La señora Buck encontraba extraño que la navaja hubiera ido a parar al lavabo.
– Si uno se corta las muñecas en la bañera, ¿no dejará la navaja junto a ella? -decía.
Esto llevó a preguntarse si Cecilia se habría hecho los cortes en la muñeca mientras estaba metida en la bañera o cuando estaba de pie en la alfombrilla, ya que en ésta había manchas de sangre. Para Paul Baldino no había duda:
– Lo hizo en el lavabo y después se metió en la bañera -explicaba-. ¡Por eso lo dejó todo perdido!
Cecilia estuvo bajo observación una semana. La ficha del hospital indica que la arteria de la muñeca derecha estaba totalmente seccionada porque la niña era zurda, pero que la herida de la muñeca izquierda no había sido tan profunda y había dejado intacta la parte inferior de la arteria. Tuvieron que darle veinticuatro puntos en cada muñeca.
Cuando volvió, todavía llevaba puesto el traje de novia. La señora Patz, cuya hermana era enfermera del Bon Secours, dijo que Cecilia se había negado a ponerse la bata del hospital y que había pedido su vestido de novia. El doctor Hornicker, psiquiatra, estimó que lo mejor sería complacerla. El día que Cecilia volvió a casa se desencadenó una tormenta. Estábamos en casa de Joe Larson, que vivía al otro lado de la calle, cuando se oyó el primer trueno. La madre de Joe gritó desde abajo que cerrásemos todas las ventanas y después saliéramos corriendo hacia nuestra casa. En la calle, un profundo vacío había aquietado el aire. Una ráfaga de viento agitó una bolsa de papel, la levantó, la hizo girar unas cuantas veces, la llevó volando entre las ramas bajas de los árboles. Mientras aquel vacío del aire se disolvía de pronto en aguacero y el cielo se volvía negro, la furgoneta de los Lisbon trataba de abrirse camino en medio de la oscuridad.

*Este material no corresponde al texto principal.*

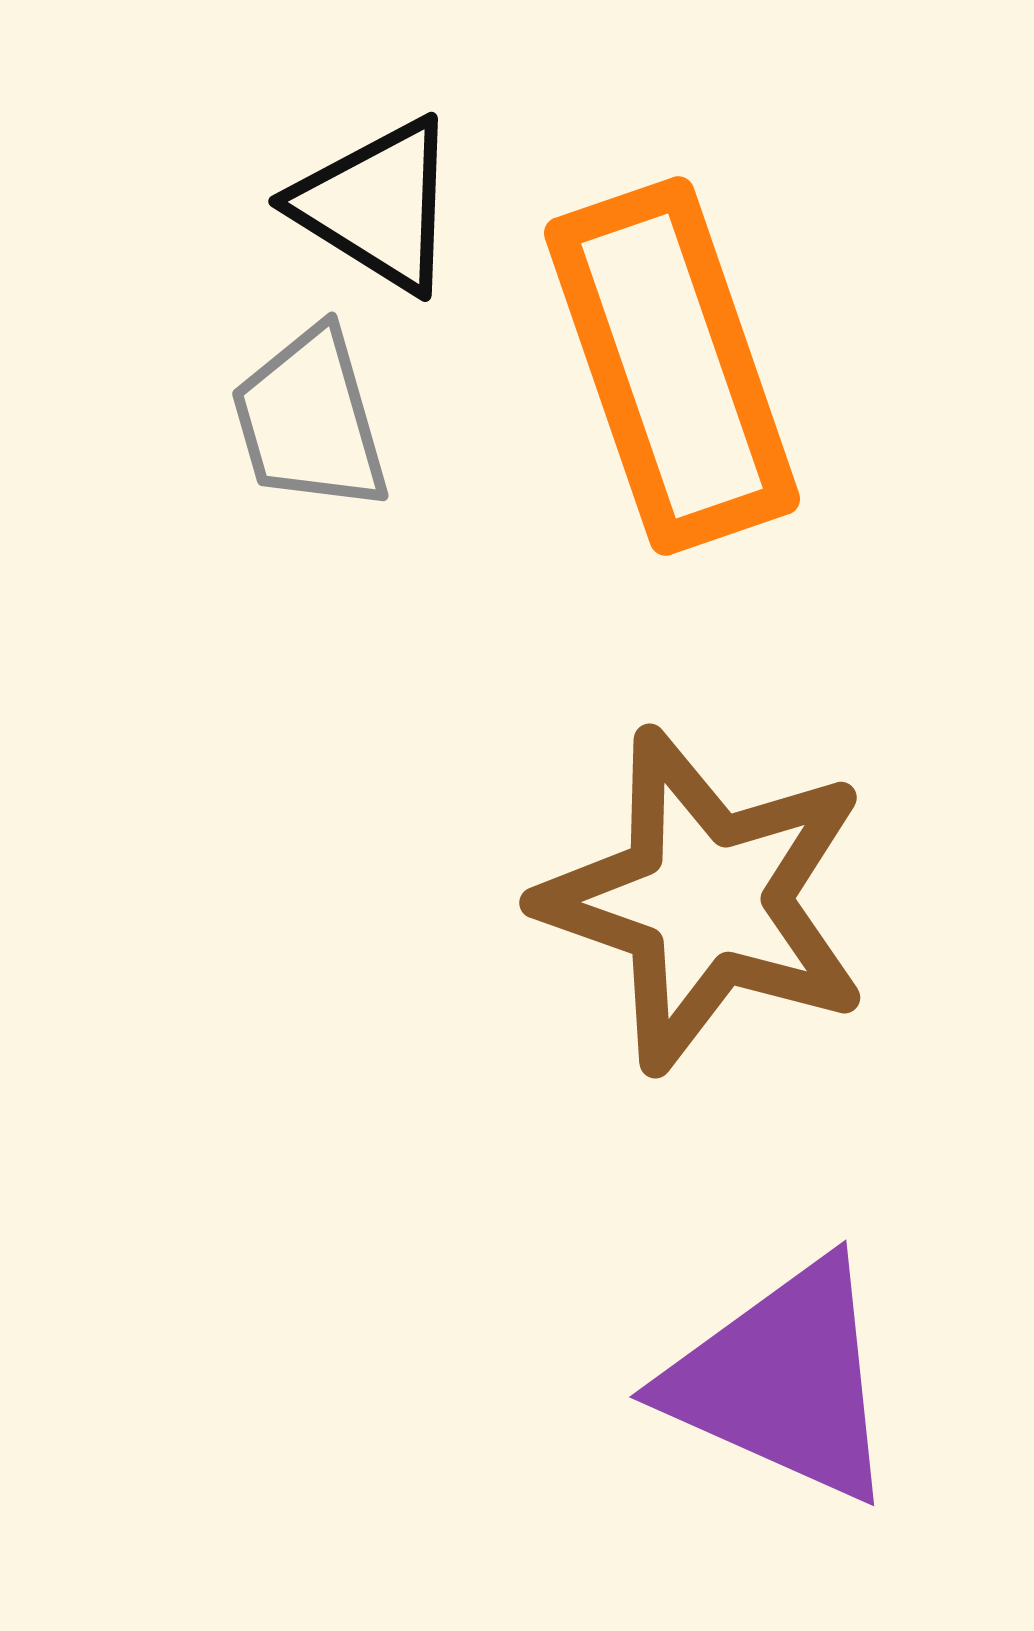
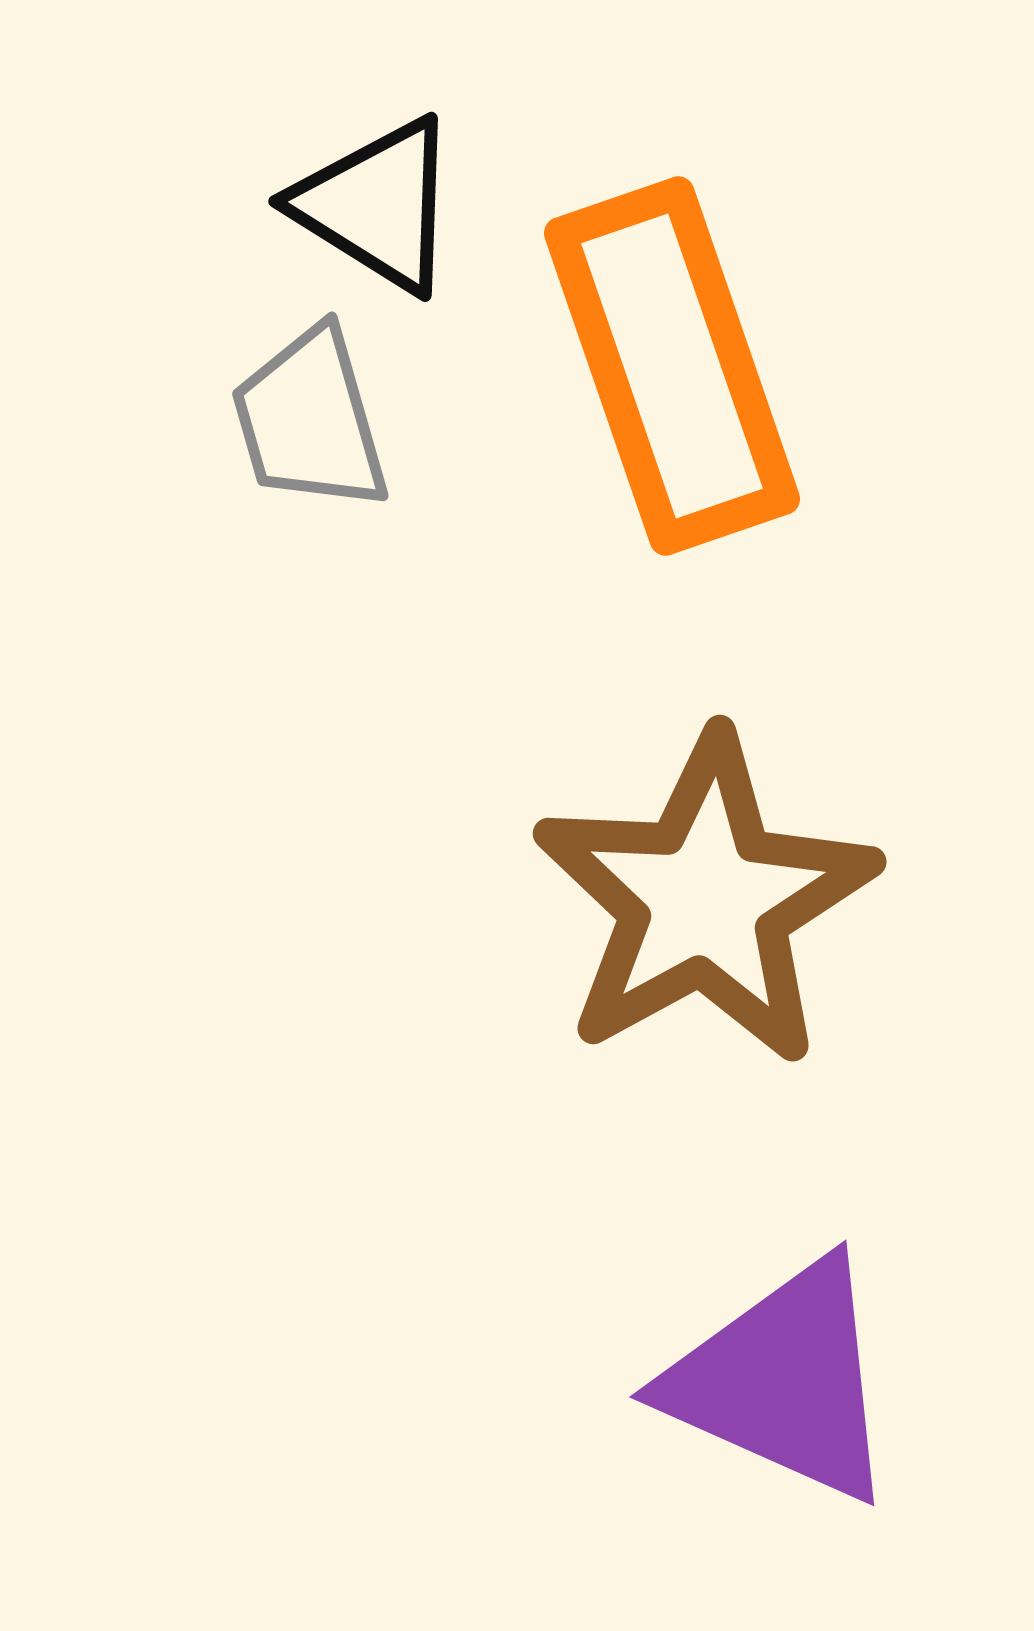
brown star: rotated 24 degrees clockwise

Llamamos a la madre de Joe para que subiera a mirar y a los pocos segundos oímos que se acercaba rápidamente por la escalera alfombrada y se reunía con nosotros junto a la ventana. Era martes y la madre de Joe olía a pulimento para muebles. Vimos que la señora Lisbon abría la puerta del coche con el pie y salía trabajosamente cubriéndose la cabeza con el bolso para no mojarse. Encorvada y ceñuda, abrió la puerta de atrás. Llovía a cántaros y la señora Lisbon tenía el pelo empapado pegado a la cara. Por fin asomó la cabecita de Cecilia, borrosa a causa de la lluvia, moviéndose con extrañas sacudidas debido al doble cabestrillo que le sujetaba los brazos. Le costó trabajo coger impulso suficiente para tenerse en pie. Cuando por fin lo consiguió, levantó los dos cabestrillos como sendas alas de tela mientras la señora Lisbon la cogía por el codo izquierdo y la conducía a casa. Para entonces llovía a cántaros y no alcanzábamos a distinguir el otro lado de la calle.